Pour la faire courte : les entreprises agro-industrielles ET la grande distribution s'en mettent plein les poches. Leurs marges ont presque doublé en l'espace de deux ans, et les bénéfices des plus grands groupes ont explosé tous les records.
Ainsi, Danone et Lactalis, têtes du podium des entreprises les plus lucratives de France, cumulent à elles deux 56 milliards d’euros de chiffre d’affaires. En 2022, le montant versé aux actionnaires de Danone a atteint 1,238 milliard d’euros, tandis que Lactalis, dirigée par la famille Besnier, multimilliardaire, est devenu le leader de l'agroalimentaire français en 2022, en dépassant les 28 milliards d'euros de chiffres d'affaires.
Voilà où va une bonne partie de l'argent gagné dans le secteur agro-alimentaire. Il n'y a pas d'argent magique, mais la répartition des gains du travail dans notre société me surprendra toujours.

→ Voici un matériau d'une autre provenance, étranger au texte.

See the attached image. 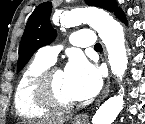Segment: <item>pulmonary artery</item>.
<instances>
[{"label": "pulmonary artery", "instance_id": "pulmonary-artery-1", "mask_svg": "<svg viewBox=\"0 0 145 124\" xmlns=\"http://www.w3.org/2000/svg\"><path fill=\"white\" fill-rule=\"evenodd\" d=\"M70 43L76 47H94L95 39L91 29H81L74 32L70 38ZM60 46H45L38 50L37 55L51 64L55 62L60 51Z\"/></svg>", "mask_w": 145, "mask_h": 124}]
</instances>
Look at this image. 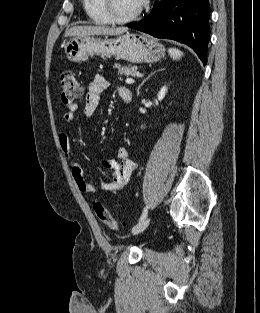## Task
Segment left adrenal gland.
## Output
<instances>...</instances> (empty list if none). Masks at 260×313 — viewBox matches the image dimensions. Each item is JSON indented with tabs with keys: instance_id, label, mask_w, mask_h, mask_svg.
Segmentation results:
<instances>
[{
	"instance_id": "obj_1",
	"label": "left adrenal gland",
	"mask_w": 260,
	"mask_h": 313,
	"mask_svg": "<svg viewBox=\"0 0 260 313\" xmlns=\"http://www.w3.org/2000/svg\"><path fill=\"white\" fill-rule=\"evenodd\" d=\"M153 74V73H152ZM151 74V75H152ZM151 75H149L146 79L143 80V82L138 86V89H137V95L140 94V88L142 87V85H144V83L151 77Z\"/></svg>"
}]
</instances>
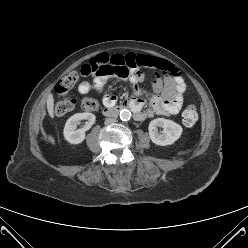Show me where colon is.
<instances>
[{"instance_id":"obj_1","label":"colon","mask_w":248,"mask_h":248,"mask_svg":"<svg viewBox=\"0 0 248 248\" xmlns=\"http://www.w3.org/2000/svg\"><path fill=\"white\" fill-rule=\"evenodd\" d=\"M120 63L116 56L102 55L92 58L83 65L85 71L82 75L98 73H113L120 77H127L128 70ZM79 74L71 72L62 77L55 86V92L59 100L55 104V114L58 117L69 113L74 107V101L68 96L69 91L79 81ZM82 108L85 111H95L98 109V102L93 98H85L82 101ZM198 120V114L194 105L189 104L182 113V123L186 127H192Z\"/></svg>"}]
</instances>
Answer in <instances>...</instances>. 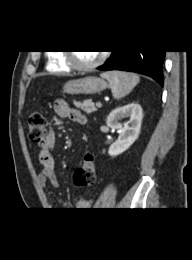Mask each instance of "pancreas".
I'll return each mask as SVG.
<instances>
[{"instance_id": "cf45deb5", "label": "pancreas", "mask_w": 192, "mask_h": 260, "mask_svg": "<svg viewBox=\"0 0 192 260\" xmlns=\"http://www.w3.org/2000/svg\"><path fill=\"white\" fill-rule=\"evenodd\" d=\"M73 104L75 105V107H77L78 109H81L82 111H84L87 114H91V113L97 111V108L95 107L94 102H92L91 100H86L84 102L73 101Z\"/></svg>"}]
</instances>
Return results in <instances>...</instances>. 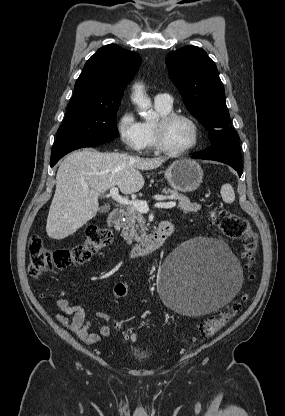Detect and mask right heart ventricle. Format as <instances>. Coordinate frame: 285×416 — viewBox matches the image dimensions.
I'll use <instances>...</instances> for the list:
<instances>
[{
  "label": "right heart ventricle",
  "instance_id": "obj_1",
  "mask_svg": "<svg viewBox=\"0 0 285 416\" xmlns=\"http://www.w3.org/2000/svg\"><path fill=\"white\" fill-rule=\"evenodd\" d=\"M156 108L158 113L161 115L171 112L172 107L165 106L161 103L156 102ZM155 121H144L142 122L143 130L146 137V148L148 149H155V142H154V126Z\"/></svg>",
  "mask_w": 285,
  "mask_h": 416
}]
</instances>
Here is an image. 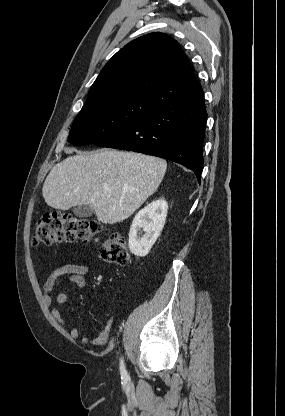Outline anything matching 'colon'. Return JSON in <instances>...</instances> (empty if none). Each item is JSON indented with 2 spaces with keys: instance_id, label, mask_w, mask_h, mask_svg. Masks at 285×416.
<instances>
[{
  "instance_id": "colon-1",
  "label": "colon",
  "mask_w": 285,
  "mask_h": 416,
  "mask_svg": "<svg viewBox=\"0 0 285 416\" xmlns=\"http://www.w3.org/2000/svg\"><path fill=\"white\" fill-rule=\"evenodd\" d=\"M101 230V225L95 220L62 213L45 214L36 224L32 244L49 246L58 242L76 240L89 242ZM105 235V239L100 244L103 260L121 266L128 265L130 254L124 236L118 232H105Z\"/></svg>"
}]
</instances>
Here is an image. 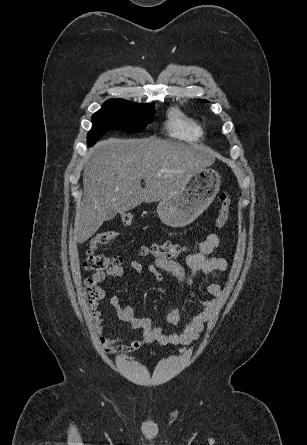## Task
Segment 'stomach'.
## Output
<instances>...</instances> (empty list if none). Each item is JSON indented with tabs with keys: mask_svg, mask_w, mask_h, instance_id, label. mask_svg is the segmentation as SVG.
<instances>
[{
	"mask_svg": "<svg viewBox=\"0 0 307 445\" xmlns=\"http://www.w3.org/2000/svg\"><path fill=\"white\" fill-rule=\"evenodd\" d=\"M221 184V176L214 168H200L191 174L180 194L161 198L157 214L164 225L172 229H182L193 223L211 202Z\"/></svg>",
	"mask_w": 307,
	"mask_h": 445,
	"instance_id": "stomach-1",
	"label": "stomach"
}]
</instances>
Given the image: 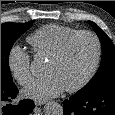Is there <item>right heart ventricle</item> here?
<instances>
[{
  "label": "right heart ventricle",
  "mask_w": 115,
  "mask_h": 115,
  "mask_svg": "<svg viewBox=\"0 0 115 115\" xmlns=\"http://www.w3.org/2000/svg\"><path fill=\"white\" fill-rule=\"evenodd\" d=\"M78 31L68 26L48 24L34 31L28 37V42L37 57L49 59L66 38Z\"/></svg>",
  "instance_id": "right-heart-ventricle-1"
}]
</instances>
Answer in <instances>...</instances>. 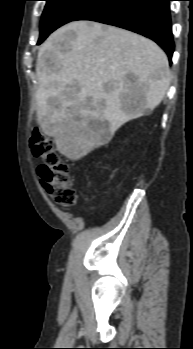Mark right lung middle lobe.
Returning <instances> with one entry per match:
<instances>
[{
  "label": "right lung middle lobe",
  "instance_id": "dd1d6c3e",
  "mask_svg": "<svg viewBox=\"0 0 193 349\" xmlns=\"http://www.w3.org/2000/svg\"><path fill=\"white\" fill-rule=\"evenodd\" d=\"M46 6L40 24L38 45L58 27L73 21L81 12L97 0H45Z\"/></svg>",
  "mask_w": 193,
  "mask_h": 349
}]
</instances>
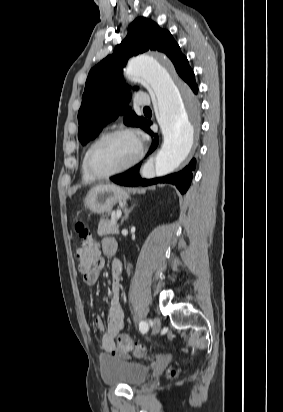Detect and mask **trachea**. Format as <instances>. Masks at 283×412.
<instances>
[{"label":"trachea","instance_id":"1","mask_svg":"<svg viewBox=\"0 0 283 412\" xmlns=\"http://www.w3.org/2000/svg\"><path fill=\"white\" fill-rule=\"evenodd\" d=\"M143 110H144V111H150V108H149V107H145Z\"/></svg>","mask_w":283,"mask_h":412}]
</instances>
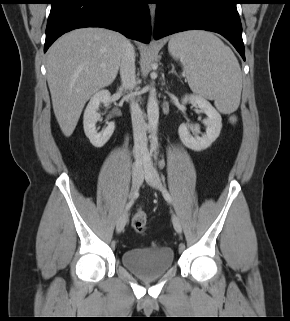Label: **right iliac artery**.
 <instances>
[{
    "label": "right iliac artery",
    "instance_id": "82829eb1",
    "mask_svg": "<svg viewBox=\"0 0 290 321\" xmlns=\"http://www.w3.org/2000/svg\"><path fill=\"white\" fill-rule=\"evenodd\" d=\"M137 195H138V193L136 192L134 198H133V199L129 202V204L127 205V209H129V208L133 205L134 199L137 197Z\"/></svg>",
    "mask_w": 290,
    "mask_h": 321
}]
</instances>
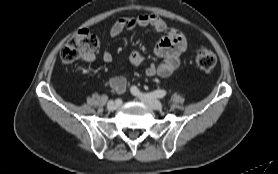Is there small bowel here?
<instances>
[{
  "label": "small bowel",
  "instance_id": "1",
  "mask_svg": "<svg viewBox=\"0 0 278 174\" xmlns=\"http://www.w3.org/2000/svg\"><path fill=\"white\" fill-rule=\"evenodd\" d=\"M136 27H152L155 31L162 34L155 47V55L160 59L158 64H150L145 68L147 76L168 77L180 65V57L187 48V39L182 31L169 26L163 19L154 14H142L136 17H123L115 21L110 29L111 37L120 35L125 30ZM93 59V56L88 58ZM104 62L109 63L113 57L110 52L105 51L102 54ZM144 61L143 54L136 50L129 57V62L133 66H139ZM109 87L116 93H123L129 86L125 77L115 76L108 82Z\"/></svg>",
  "mask_w": 278,
  "mask_h": 174
}]
</instances>
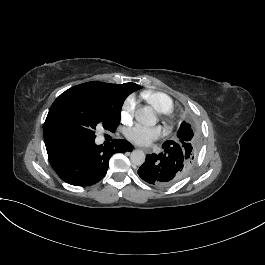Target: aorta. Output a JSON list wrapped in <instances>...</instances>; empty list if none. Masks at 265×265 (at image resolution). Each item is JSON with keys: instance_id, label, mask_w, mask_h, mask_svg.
<instances>
[{"instance_id": "1", "label": "aorta", "mask_w": 265, "mask_h": 265, "mask_svg": "<svg viewBox=\"0 0 265 265\" xmlns=\"http://www.w3.org/2000/svg\"><path fill=\"white\" fill-rule=\"evenodd\" d=\"M136 120L143 125L152 126L156 123V117L151 107L140 108L136 112ZM145 154L141 150H134L130 155L131 162L134 165L141 166L145 162Z\"/></svg>"}]
</instances>
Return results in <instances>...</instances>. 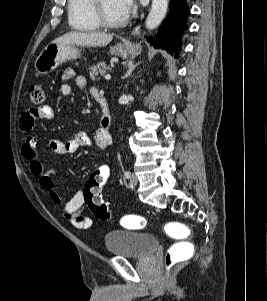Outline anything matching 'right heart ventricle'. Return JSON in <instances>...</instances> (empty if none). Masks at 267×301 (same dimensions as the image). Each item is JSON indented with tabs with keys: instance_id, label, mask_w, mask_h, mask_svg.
Instances as JSON below:
<instances>
[{
	"instance_id": "1",
	"label": "right heart ventricle",
	"mask_w": 267,
	"mask_h": 301,
	"mask_svg": "<svg viewBox=\"0 0 267 301\" xmlns=\"http://www.w3.org/2000/svg\"><path fill=\"white\" fill-rule=\"evenodd\" d=\"M68 21L74 30L93 32L101 28L93 11V0H68Z\"/></svg>"
}]
</instances>
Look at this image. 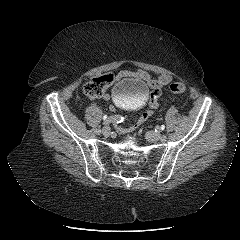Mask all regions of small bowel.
<instances>
[{
  "label": "small bowel",
  "mask_w": 240,
  "mask_h": 240,
  "mask_svg": "<svg viewBox=\"0 0 240 240\" xmlns=\"http://www.w3.org/2000/svg\"><path fill=\"white\" fill-rule=\"evenodd\" d=\"M110 76V81L108 83V85H110L111 83H113L116 80H119L121 78L124 77H135L137 79L142 80L143 82H145L151 89V95H150V101H149V106L150 109L146 110L145 112L142 113L139 121L136 123H133L129 129H127L125 132L123 131V126L122 125H117L116 126V131L117 132H121L120 133V138L121 139H128L130 138L132 135H134L138 129L143 128L145 124H150L151 123V118L150 116L152 115L153 110L158 108L159 105V98L161 96V88H163L164 86H166L170 81H171V76L168 74H162L159 77H152L148 72L144 71V70H134V71H128V70H124L119 72L117 75H112V74H108ZM110 94L106 93L102 96V99L104 101H107L108 99H110ZM108 108L110 110H113L115 108V105L113 103H110L108 105ZM144 121V122H143ZM145 123V124H144ZM123 131V132H122Z\"/></svg>",
  "instance_id": "small-bowel-1"
}]
</instances>
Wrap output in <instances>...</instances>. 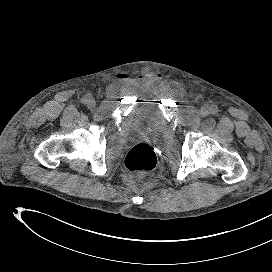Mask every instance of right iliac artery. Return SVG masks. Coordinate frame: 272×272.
Here are the masks:
<instances>
[{
    "label": "right iliac artery",
    "instance_id": "right-iliac-artery-1",
    "mask_svg": "<svg viewBox=\"0 0 272 272\" xmlns=\"http://www.w3.org/2000/svg\"><path fill=\"white\" fill-rule=\"evenodd\" d=\"M81 102H82L83 104H87V103H88V98H87V97H83V98L81 99Z\"/></svg>",
    "mask_w": 272,
    "mask_h": 272
}]
</instances>
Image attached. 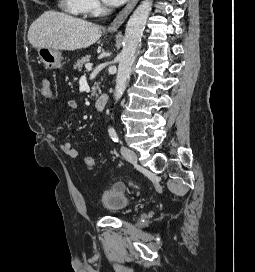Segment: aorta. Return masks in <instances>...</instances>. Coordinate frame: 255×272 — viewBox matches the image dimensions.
Wrapping results in <instances>:
<instances>
[{"instance_id": "aorta-1", "label": "aorta", "mask_w": 255, "mask_h": 272, "mask_svg": "<svg viewBox=\"0 0 255 272\" xmlns=\"http://www.w3.org/2000/svg\"><path fill=\"white\" fill-rule=\"evenodd\" d=\"M151 9L152 0H144L128 20L123 39V49L119 55V65L114 92L116 101L122 97L127 87L136 58V52L141 43L143 31Z\"/></svg>"}]
</instances>
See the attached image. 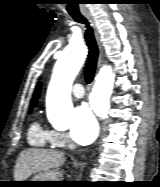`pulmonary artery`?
Returning <instances> with one entry per match:
<instances>
[{"instance_id": "obj_1", "label": "pulmonary artery", "mask_w": 160, "mask_h": 187, "mask_svg": "<svg viewBox=\"0 0 160 187\" xmlns=\"http://www.w3.org/2000/svg\"><path fill=\"white\" fill-rule=\"evenodd\" d=\"M72 93L76 98H82L85 96L84 87L82 84H75L72 88Z\"/></svg>"}]
</instances>
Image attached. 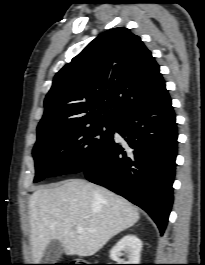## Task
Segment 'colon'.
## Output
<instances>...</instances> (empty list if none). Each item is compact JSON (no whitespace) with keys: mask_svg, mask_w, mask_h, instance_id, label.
<instances>
[{"mask_svg":"<svg viewBox=\"0 0 205 265\" xmlns=\"http://www.w3.org/2000/svg\"><path fill=\"white\" fill-rule=\"evenodd\" d=\"M75 263L77 264H54V265H89V264H82L83 262L80 259L76 260Z\"/></svg>","mask_w":205,"mask_h":265,"instance_id":"5ec220e1","label":"colon"}]
</instances>
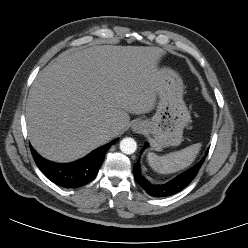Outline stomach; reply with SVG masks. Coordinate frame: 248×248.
Returning a JSON list of instances; mask_svg holds the SVG:
<instances>
[{"mask_svg":"<svg viewBox=\"0 0 248 248\" xmlns=\"http://www.w3.org/2000/svg\"><path fill=\"white\" fill-rule=\"evenodd\" d=\"M161 85L159 100L152 119L144 121L145 134L152 137L153 147L178 146L183 141V129L191 122L190 112L183 101L184 84L178 73L170 68L158 70Z\"/></svg>","mask_w":248,"mask_h":248,"instance_id":"obj_1","label":"stomach"}]
</instances>
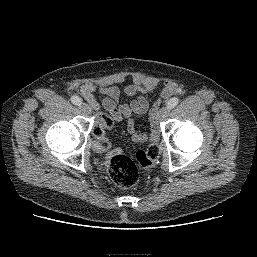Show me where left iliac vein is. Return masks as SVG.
Here are the masks:
<instances>
[{
	"label": "left iliac vein",
	"mask_w": 257,
	"mask_h": 257,
	"mask_svg": "<svg viewBox=\"0 0 257 257\" xmlns=\"http://www.w3.org/2000/svg\"><path fill=\"white\" fill-rule=\"evenodd\" d=\"M168 114H169V108L163 107L158 114V118L163 120L168 116Z\"/></svg>",
	"instance_id": "left-iliac-vein-1"
}]
</instances>
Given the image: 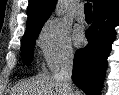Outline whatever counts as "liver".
<instances>
[{
    "label": "liver",
    "mask_w": 119,
    "mask_h": 95,
    "mask_svg": "<svg viewBox=\"0 0 119 95\" xmlns=\"http://www.w3.org/2000/svg\"><path fill=\"white\" fill-rule=\"evenodd\" d=\"M20 95H69L65 83L56 75H40L19 86ZM75 95H83L74 89Z\"/></svg>",
    "instance_id": "1"
}]
</instances>
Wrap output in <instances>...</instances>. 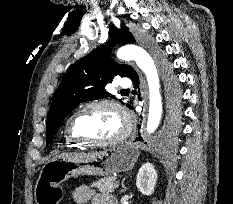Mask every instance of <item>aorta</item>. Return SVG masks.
<instances>
[{"label": "aorta", "instance_id": "762f6f07", "mask_svg": "<svg viewBox=\"0 0 233 204\" xmlns=\"http://www.w3.org/2000/svg\"><path fill=\"white\" fill-rule=\"evenodd\" d=\"M117 57L124 61L135 60L146 75L149 86V113L146 131L148 134H152L158 128L162 117L160 80L154 60L145 49L133 44L121 47L117 52Z\"/></svg>", "mask_w": 233, "mask_h": 204}]
</instances>
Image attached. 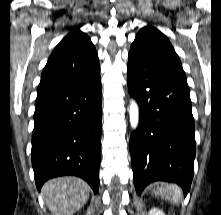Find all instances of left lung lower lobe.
Masks as SVG:
<instances>
[{"mask_svg":"<svg viewBox=\"0 0 221 215\" xmlns=\"http://www.w3.org/2000/svg\"><path fill=\"white\" fill-rule=\"evenodd\" d=\"M128 90L140 120L130 138L134 184L140 195L154 181L174 182L185 196L196 143L189 87L182 65L169 59L129 54Z\"/></svg>","mask_w":221,"mask_h":215,"instance_id":"1","label":"left lung lower lobe"}]
</instances>
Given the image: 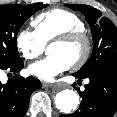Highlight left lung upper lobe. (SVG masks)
<instances>
[{"label":"left lung upper lobe","mask_w":117,"mask_h":117,"mask_svg":"<svg viewBox=\"0 0 117 117\" xmlns=\"http://www.w3.org/2000/svg\"><path fill=\"white\" fill-rule=\"evenodd\" d=\"M69 8L82 12L88 21L94 40L91 58L76 73L85 77L105 64L117 60V28L102 13L89 5L66 4Z\"/></svg>","instance_id":"5c2ea615"}]
</instances>
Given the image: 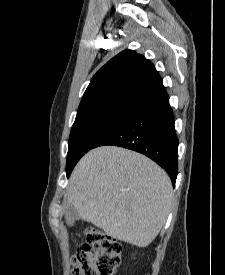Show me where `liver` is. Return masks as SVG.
<instances>
[{"mask_svg":"<svg viewBox=\"0 0 225 275\" xmlns=\"http://www.w3.org/2000/svg\"><path fill=\"white\" fill-rule=\"evenodd\" d=\"M172 196L171 181L155 162L128 149L102 146L75 166L66 198L82 221L146 247L165 224Z\"/></svg>","mask_w":225,"mask_h":275,"instance_id":"1","label":"liver"}]
</instances>
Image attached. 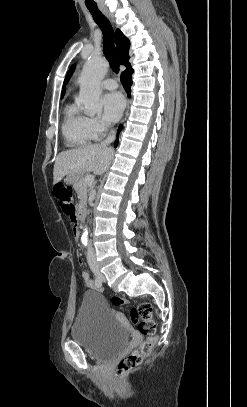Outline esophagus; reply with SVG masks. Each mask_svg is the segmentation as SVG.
I'll list each match as a JSON object with an SVG mask.
<instances>
[{
  "label": "esophagus",
  "mask_w": 247,
  "mask_h": 407,
  "mask_svg": "<svg viewBox=\"0 0 247 407\" xmlns=\"http://www.w3.org/2000/svg\"><path fill=\"white\" fill-rule=\"evenodd\" d=\"M101 10L103 11V13H104L105 15H107V13H106V11H105L104 9L101 8Z\"/></svg>",
  "instance_id": "1"
}]
</instances>
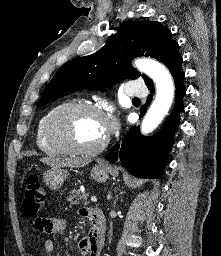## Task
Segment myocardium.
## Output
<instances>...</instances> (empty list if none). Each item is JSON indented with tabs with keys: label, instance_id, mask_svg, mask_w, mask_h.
I'll list each match as a JSON object with an SVG mask.
<instances>
[{
	"label": "myocardium",
	"instance_id": "1",
	"mask_svg": "<svg viewBox=\"0 0 221 256\" xmlns=\"http://www.w3.org/2000/svg\"><path fill=\"white\" fill-rule=\"evenodd\" d=\"M92 112L106 121V114L97 105L87 102H72L59 108L49 119L47 136L49 140L61 146L67 153L76 155H95L103 151L108 145L109 136L93 147H81L73 142L68 132L69 118L79 112Z\"/></svg>",
	"mask_w": 221,
	"mask_h": 256
}]
</instances>
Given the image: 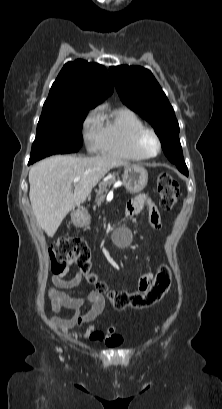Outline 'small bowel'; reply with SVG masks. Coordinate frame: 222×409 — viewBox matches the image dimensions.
Returning <instances> with one entry per match:
<instances>
[{
	"instance_id": "1",
	"label": "small bowel",
	"mask_w": 222,
	"mask_h": 409,
	"mask_svg": "<svg viewBox=\"0 0 222 409\" xmlns=\"http://www.w3.org/2000/svg\"><path fill=\"white\" fill-rule=\"evenodd\" d=\"M145 208L147 209L151 226L155 229H161L162 225L159 210L146 193H142L131 200L126 206L125 214L127 216L138 214ZM68 270L69 267L52 276L51 285L48 288L49 297L65 308L79 310L85 305H90L91 307L86 313H77L70 319H61L54 316L51 318L53 325L62 333L71 337L84 338L96 342L105 341L109 345L119 344L120 340L110 341V338L114 336L115 333L114 326H109L106 332L98 330L99 324L96 321L105 309V299L103 295L97 292H90L85 296L75 297L64 291L77 287L83 279L81 272L70 279H65ZM152 280L153 277L151 273L143 275L139 280V287L145 284L149 285ZM76 326H84L85 331L69 332L71 328Z\"/></svg>"
}]
</instances>
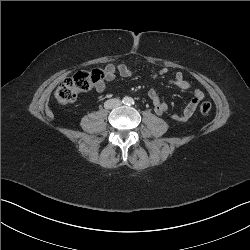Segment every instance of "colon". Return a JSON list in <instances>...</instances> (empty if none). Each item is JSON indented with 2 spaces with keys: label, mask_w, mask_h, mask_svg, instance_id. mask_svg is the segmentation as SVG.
<instances>
[{
  "label": "colon",
  "mask_w": 250,
  "mask_h": 250,
  "mask_svg": "<svg viewBox=\"0 0 250 250\" xmlns=\"http://www.w3.org/2000/svg\"><path fill=\"white\" fill-rule=\"evenodd\" d=\"M103 78L104 74L100 70L79 71L60 83L56 89L55 98L61 105L72 104L80 92L90 90ZM211 108L209 102H204L200 106V112L206 115L211 111Z\"/></svg>",
  "instance_id": "5ec220e1"
}]
</instances>
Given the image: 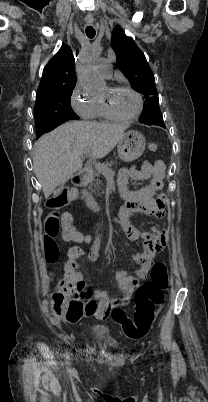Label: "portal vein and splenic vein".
I'll return each mask as SVG.
<instances>
[{
  "mask_svg": "<svg viewBox=\"0 0 208 402\" xmlns=\"http://www.w3.org/2000/svg\"><path fill=\"white\" fill-rule=\"evenodd\" d=\"M84 154H85L86 158L90 157L89 152H84ZM110 164H113V161H110ZM94 166H95V168H98L99 170H107L108 169V166L105 165V163H101V165L100 164H94Z\"/></svg>",
  "mask_w": 208,
  "mask_h": 402,
  "instance_id": "obj_1",
  "label": "portal vein and splenic vein"
}]
</instances>
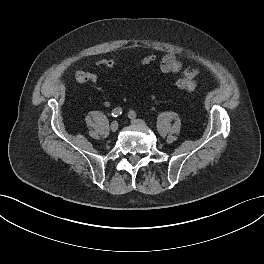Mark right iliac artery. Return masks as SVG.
I'll return each mask as SVG.
<instances>
[{"label":"right iliac artery","instance_id":"right-iliac-artery-1","mask_svg":"<svg viewBox=\"0 0 264 264\" xmlns=\"http://www.w3.org/2000/svg\"><path fill=\"white\" fill-rule=\"evenodd\" d=\"M121 114H122V109H121L120 107H117V108L113 109L111 115H112L113 117H117V116H119V115H121Z\"/></svg>","mask_w":264,"mask_h":264}]
</instances>
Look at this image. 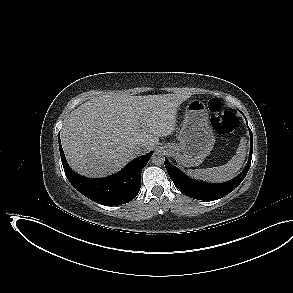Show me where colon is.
<instances>
[{
	"label": "colon",
	"instance_id": "colon-1",
	"mask_svg": "<svg viewBox=\"0 0 293 293\" xmlns=\"http://www.w3.org/2000/svg\"><path fill=\"white\" fill-rule=\"evenodd\" d=\"M211 113V125L216 132L229 134L236 130L239 125L237 116L224 108L218 98H212L208 102Z\"/></svg>",
	"mask_w": 293,
	"mask_h": 293
}]
</instances>
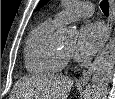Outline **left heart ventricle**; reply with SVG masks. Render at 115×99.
Segmentation results:
<instances>
[{"instance_id": "1", "label": "left heart ventricle", "mask_w": 115, "mask_h": 99, "mask_svg": "<svg viewBox=\"0 0 115 99\" xmlns=\"http://www.w3.org/2000/svg\"><path fill=\"white\" fill-rule=\"evenodd\" d=\"M74 48H75V46H74V44L72 43V44L67 45V46L63 49V51L72 54L73 51H74Z\"/></svg>"}]
</instances>
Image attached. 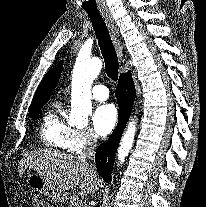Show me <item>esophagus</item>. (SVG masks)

Et les subventions agricoles ?
Et puis, il y a les aides de la PAC (Politique Agricole Commune). Si vous pensez que les agriculteur·ices « sont quand même pas trop mal » avec les subventions de la PAC, détrompez-vous.
L’aide européenne dispose d’un fonctionnement particulier (très critiqué) qui a pour conséquence d’aider davantage les plus riches. En effet, en Europe, ce sont les 20 % des agriculteur·ices les plus riches qui bénéficient de 80 % des aides. À l’échelle de la France (qui bénéficie le plus des aides de la PAC en Europe), c’est 35% des aides qui sont reversées aux 20% des plus gros agriculteurs.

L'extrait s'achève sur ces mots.